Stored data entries
───

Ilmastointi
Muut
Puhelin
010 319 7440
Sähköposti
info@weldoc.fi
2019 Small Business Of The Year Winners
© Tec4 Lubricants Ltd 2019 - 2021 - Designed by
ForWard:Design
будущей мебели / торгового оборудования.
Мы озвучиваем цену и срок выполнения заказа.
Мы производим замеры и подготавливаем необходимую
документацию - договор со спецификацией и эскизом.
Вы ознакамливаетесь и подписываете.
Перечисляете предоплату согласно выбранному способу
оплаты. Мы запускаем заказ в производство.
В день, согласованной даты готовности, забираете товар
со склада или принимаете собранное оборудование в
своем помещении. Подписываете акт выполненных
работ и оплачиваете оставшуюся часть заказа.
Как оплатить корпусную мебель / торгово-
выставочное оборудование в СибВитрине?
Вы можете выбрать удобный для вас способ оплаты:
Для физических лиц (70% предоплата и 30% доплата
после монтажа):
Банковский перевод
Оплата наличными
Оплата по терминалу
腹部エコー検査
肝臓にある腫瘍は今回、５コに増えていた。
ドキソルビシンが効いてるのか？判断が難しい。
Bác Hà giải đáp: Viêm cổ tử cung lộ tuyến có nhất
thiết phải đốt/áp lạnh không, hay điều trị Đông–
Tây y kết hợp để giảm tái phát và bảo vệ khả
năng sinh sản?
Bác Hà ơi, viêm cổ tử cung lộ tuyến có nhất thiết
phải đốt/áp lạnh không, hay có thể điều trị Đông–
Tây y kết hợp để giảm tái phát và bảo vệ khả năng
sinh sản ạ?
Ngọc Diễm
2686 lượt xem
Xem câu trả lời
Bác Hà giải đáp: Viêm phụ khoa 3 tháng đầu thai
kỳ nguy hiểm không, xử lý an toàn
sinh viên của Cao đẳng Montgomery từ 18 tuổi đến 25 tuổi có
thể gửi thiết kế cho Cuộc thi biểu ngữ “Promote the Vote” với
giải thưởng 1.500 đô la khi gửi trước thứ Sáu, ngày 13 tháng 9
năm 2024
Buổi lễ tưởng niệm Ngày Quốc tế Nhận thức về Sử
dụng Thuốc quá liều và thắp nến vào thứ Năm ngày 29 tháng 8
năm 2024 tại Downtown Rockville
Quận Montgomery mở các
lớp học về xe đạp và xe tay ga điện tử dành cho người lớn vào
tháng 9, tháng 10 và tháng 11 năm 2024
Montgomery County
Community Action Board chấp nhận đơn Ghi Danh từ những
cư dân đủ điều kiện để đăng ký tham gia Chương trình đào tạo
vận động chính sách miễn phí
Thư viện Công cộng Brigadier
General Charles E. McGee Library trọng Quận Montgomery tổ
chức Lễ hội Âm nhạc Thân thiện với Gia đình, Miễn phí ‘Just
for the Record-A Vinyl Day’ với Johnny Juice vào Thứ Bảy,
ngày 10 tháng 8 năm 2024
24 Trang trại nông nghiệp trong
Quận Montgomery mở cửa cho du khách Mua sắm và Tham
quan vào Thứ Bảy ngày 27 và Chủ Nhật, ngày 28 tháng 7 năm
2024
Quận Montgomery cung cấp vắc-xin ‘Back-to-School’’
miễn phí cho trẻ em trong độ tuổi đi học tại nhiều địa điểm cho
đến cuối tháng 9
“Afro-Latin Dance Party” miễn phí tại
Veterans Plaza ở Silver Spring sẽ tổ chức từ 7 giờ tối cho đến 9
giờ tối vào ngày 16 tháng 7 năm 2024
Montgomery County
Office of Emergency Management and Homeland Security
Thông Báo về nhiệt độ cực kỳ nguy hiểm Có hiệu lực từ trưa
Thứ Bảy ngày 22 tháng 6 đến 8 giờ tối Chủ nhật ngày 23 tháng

───

Start with the line above that contains "Quận Montgomery mở các" and end with the line that contains "Quận Montgomery mở cửa". Write out those lines exactly, and only those.

Quận Montgomery mở các
lớp học về xe đạp và xe tay ga điện tử dành cho người lớn vào
tháng 9, tháng 10 và tháng 11 năm 2024
Montgomery County
Community Action Board chấp nhận đơn Ghi Danh từ những
cư dân đủ điều kiện để đăng ký tham gia Chương trình đào tạo
vận động chính sách miễn phí
Thư viện Công cộng Brigadier
General Charles E. McGee Library trọng Quận Montgomery tổ
chức Lễ hội Âm nhạc Thân thiện với Gia đình, Miễn phí ‘Just
for the Record-A Vinyl Day’ với Johnny Juice vào Thứ Bảy,
ngày 10 tháng 8 năm 2024
24 Trang trại nông nghiệp trong
Quận Montgomery mở cửa cho du khách Mua sắm và Tham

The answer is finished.